Я еще больше теряюсь и молча оглядываюсь на Георгия Иванова — ведь он так находчив, так остроумен, он умеет одним брошенным вскользь замечанием дать разговору другое направление, разрядить тягостное настроение, прекратить спор, готовый перейти в ссору. Но он как назло молчит, зорко наблюдая за Буниным.

Я чувствую, что гибну, и бормочу в отчаянии:

— Ради Бога, простите, Иван Алексеевич. Не сердитесь. Я не хотела, не думала...

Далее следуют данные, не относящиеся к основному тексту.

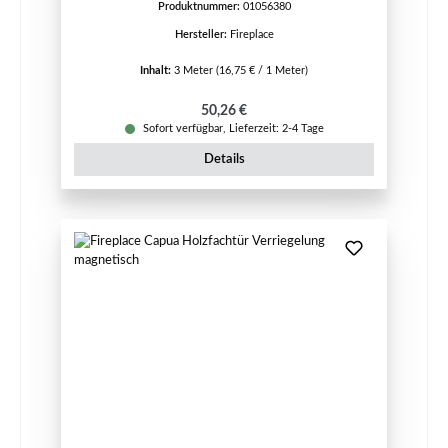
Produktnummer:
01056380
Hersteller:
Fireplace
Inhalt:
3 Meter
(16,75 € / 1 Meter)
Regulärer Preis:
50,26 €
Sofort verfügbar, Lieferzeit: 2-4 Tage
Details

Бунин наклоняется вперед. Широкополая шляпа, вздрагивая, как птица, готовящаяся сняться с места, перемещает тени на его лице. Лицо его постепенно светлеет, теряет озлобленное выражение. И вот уже что-то похожее на улыбку заменяет волчий оскал зубов. Он протягивает руку и кладет ее мне на плечо.

— Ну, ну, бросьте. Я не сержусь, — говорит он мягко. — У вас такой грустный вид, того и гляди — расплачетесь. И тогда не вам, а мне придется просить прощения. А я этого терпеть не могу. Предоставляю вашему любимому Достоевскому униженно и восторженно умолять о прощении. И каяться истерически. Мне это не к лицу.

— Как и Толстому, — неожиданно произносит Георгий Иванов, — Толстой, хоть и каялся, но очень неубедительно, и, кажется, никогда не просил ни у кого прощения.

— И отлично делал! Да и у кого бы, спрашивается, Лев Толстой мог просить прощения? И за что? — подхватывает Бунин, оживившись. Одно упоминание имени Толстого магически действует на него. Толстого он боготворит и способен часами говорить о нем.

А Георгий Иванов — хотя он читал книгу Бунина о Толстом и слышал все бунинские рассказы о нем — спрашивает с невинным видом любознательного простачка:

— Вы ведь, Иван Алексеевич, если не ошибаюсь, и сами толстовцем были когда-то?

Бунин кивает.

— Как же, как же, был.

— И, наверное, очень хорошо его лично знали?

Бунин качает головой:

— Нет, к сожалению, знал очень мало, вернее, совсем не знал. Всего один раз осмелился пойти к нему и раз говорил с ним на улице.

И Бунин с увлечением начинает подробно описывать свои встречи с Толстым, забыв, что он уже не раз вспоминал о них при нас.

Но мы трое — особенно Вера Николаевна — слушаем, будто все это для нас ново и чрезвычайно интересно.

Я очень довольна. Лишнее доказательство того, что добрые дела идут прежде всего на пользу совершающим их. Добро, как, впрочем, и зло, обладает свойством бумеранга — возвращается к бросившему его. Стол останется у нас.

Георгий Иванов наклоняется над большим открытым чемоданом, набитым книгами. Сверху лежит «Анна Каренина».

— Зачем вы, Иван Алексеевич, столько книг с собой привезли?

— А как же! Мне они все необходимы.

Но Георгий Иванов не унимается.

— Все, даже Толстой? Ведь здесь в библиотеке Дома...

— Терпеть не могу библиотечных книг, — перебивает его Бунин. — Предпочитаю читать собственные. А без Толстого мне невозможно. Сколько раз перечитываю и всегда как впервые. Заметили ли вы, что произведения великих писателей — таких, как Толстой, Шекспир, Гете и даже их французский Бальзак, — старятся вместе с читателями? Автору их всегда тот же возраст, как и читателю. Молодому кажется, что это написано молодым, что только в молодости и можно так чувствовать и понимать жизнь, человек средних лет находит в них опыт и зрелость, свойственную его возрасту, ну а старик, вроде меня, открывает в них глубину и мудрость старости, которой он прежде в них не видел. Это исключительная черта гениев. А остальные писатели, даже очень хорошие, пишут по своему возрасту и для читателей своего возраста. Поэтому многое, что я с увлечением читал в молодости, сейчас перечитывать не могу. А последний «Новый журнал» вы видели? — перебивая себя, спрашивает он Георгия Иванова. — Там у меня их несколько номеров в чемодане. Возьмите почитайте. Не люблю одалживать своих книг, но вам так и быть. Дайте-ка мне вот этот номер. Последний, сверху.